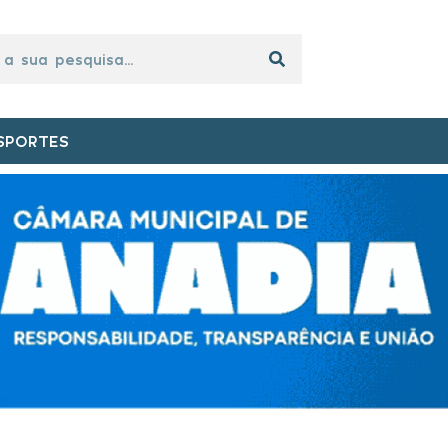
SPORTES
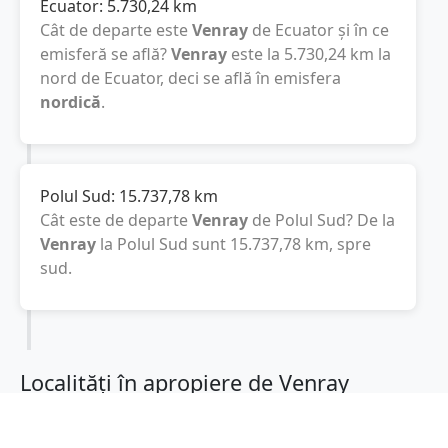
Ecuator:
5.730,24
km
Cât de departe este
Venray
de Ecuator și în ce
emisferă se află?
Venray
este la
5.730,24
km
la
nord de Ecuator, deci se află în emisfera
nordică
.
Polul Sud:
15.737,78
km
Cât este de departe
Venray
de Polul Sud? De la
Venray
la Polul Sud sunt
15.737,78
km
, spre
sud.
Localități în apropiere de Venray
Bergen
(9 km)
Horst
(10 km)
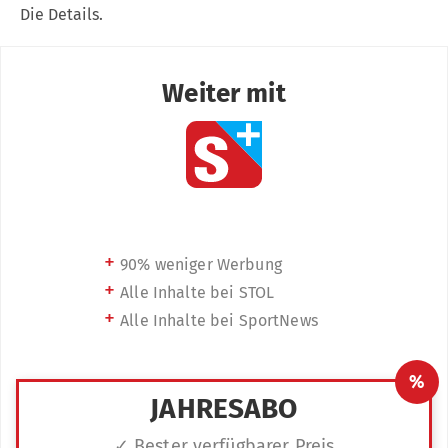
Die Details.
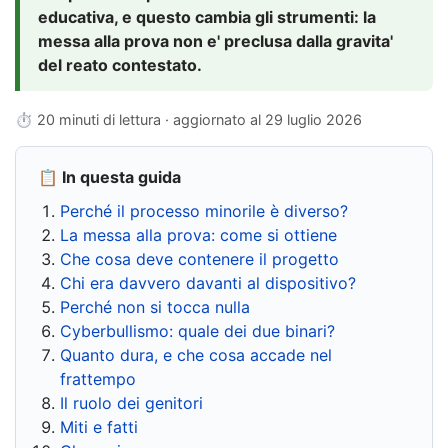
educativa, e questo cambia gli strumenti: la
messa alla prova non e' preclusa dalla gravita'
del reato contestato.
⏱ 20 minuti di lettura · aggiornato al
29 luglio 2026
📋 In questa guida
Perché il processo minorile è diverso?
La messa alla prova: come si ottiene
Che cosa deve contenere il progetto
Chi era davvero davanti al dispositivo?
Perché non si tocca nulla
Cyberbullismo: quale dei due binari?
Quanto dura, e che cosa accade nel
frattempo
Il ruolo dei genitori
Miti e fatti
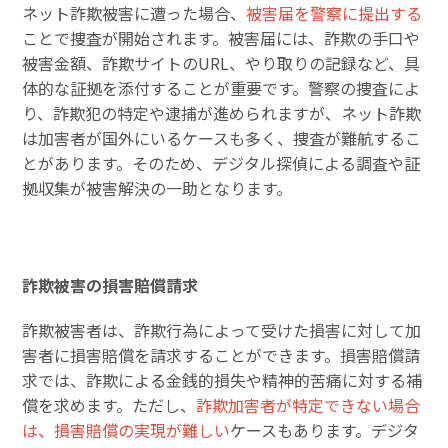
ネット詐欺被害に遭った場合、
被害届を警察に提出する
ことで捜査が開始されます。被害届には、詐欺の手口や
被害金額、詐欺サイトのURL、やり取りの記録など、具
体的な証拠を添付することが重要です。警察の捜査によ
り、詐欺犯の特定や逮捕が進められますが、ネット詐欺
は加害者が国外にいるケースも多く、捜査が難航するこ
とがあります。そのため、デジタル探偵による調査や証
拠収集が被害解決の一助となります。
詐欺被害の損害賠償請求
詐欺被害者は、詐欺行為によって受けた損害に対して加
害者に損害賠償を請求することができます。損害賠償請
求では、詐欺による金銭的損失や精神的苦痛に対する補
償を求めます。ただし、
詐欺加害者が特定できない場合
は、損害賠償の実現が難しい
ケースもあります。デジタ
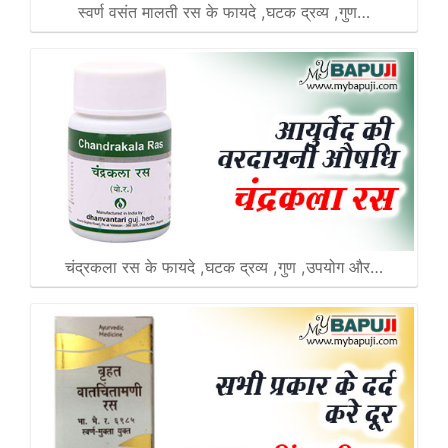
स्वर्ण वसंत मालती रस के फायदे ,घटक द्रव्य ,गुण…
चंद्रकला रस के फायदे ,घटक द्रव्य ,गुण ,उपयोग और…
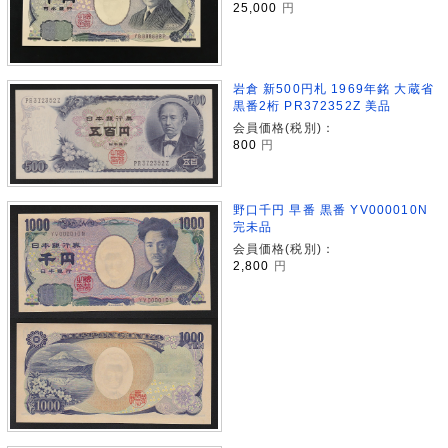
25,000
円
岩倉 新500円札 1969年銘 大蔵省
黒番2桁 PR372352Z 美品
会員価格(税別)：
800
円
野口千円 早番 黒番 YV000010N
完未品
会員価格(税別)：
2,800
円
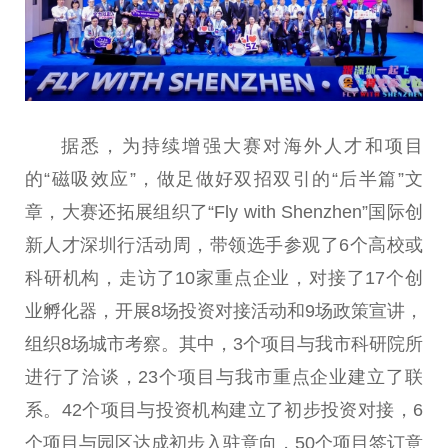
据悉，为持续增强大赛对海外人才和项目
的“磁吸效应”，做足做好双招双引的“后半篇”文
章，大赛还拓展组织了“Fly with Shenzhen”国际创
新人才深圳行活动周，带领选手参观了6个高校或
科研机构，走访了10家重点企业，对接了17个创
业孵化器，开展8场投资对接活动和9场政策宣讲，
组织8场城市考察。其中，3个项目与我市科研院所
进行了洽谈，23个项目与我市重点企业建立了联
系。42个项目与投资机构建立了初步投资对接，6
个项目与园区达成初步入驻意向，50个项目签订意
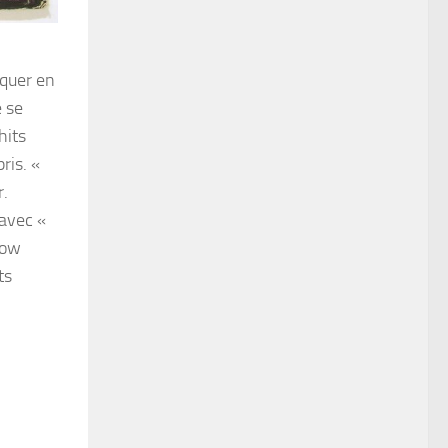
aquer en
e se
hits
ris. «
r.
 avec «
How
ts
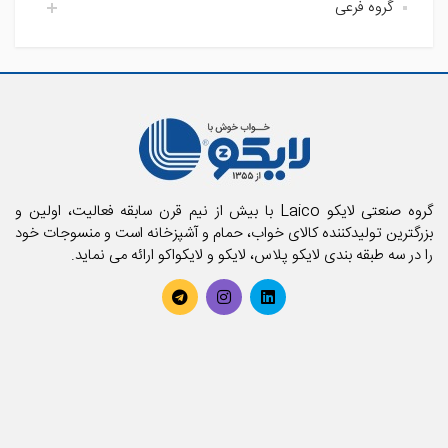
گروه فرعی
اتاق خواب لایکو
آشپزخانه لایکو
اکسسوری حمام
حمام لایکو
بالش و رویه بالش
پارچه
پتو
تشک فنری و محافظ تشک
تشک میهمان و سفری
حوله استخری
گروه صنعتی لایکو Laico با بیش از نیم قرن سابقه فعالیت، اولین و
حوله تن پوش بزرگسال
بزرگترین تولیدکننده کالای خواب، حمام و آشپزخانه است و منسوجات خود
را در سه طبقه بندی لایکو پلاس، لایکو و لایکواکو ارائه می نماید.
حوله تن پوش کودک
حوله حمامی
حوله دستی
روتختی
سرویس آشپزخانه
سرویس کودک و نوزاد
سرویس لحاف
سرویس ملحفه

• Task goal:
Please filter the entries above down to the lines holding "خواب" and copy them.

• Result of this exercise:
اتاق خواب لایکو
بزرگترین تولیدکننده کالای خواب، حمام و آشپزخانه است و منسوجات خود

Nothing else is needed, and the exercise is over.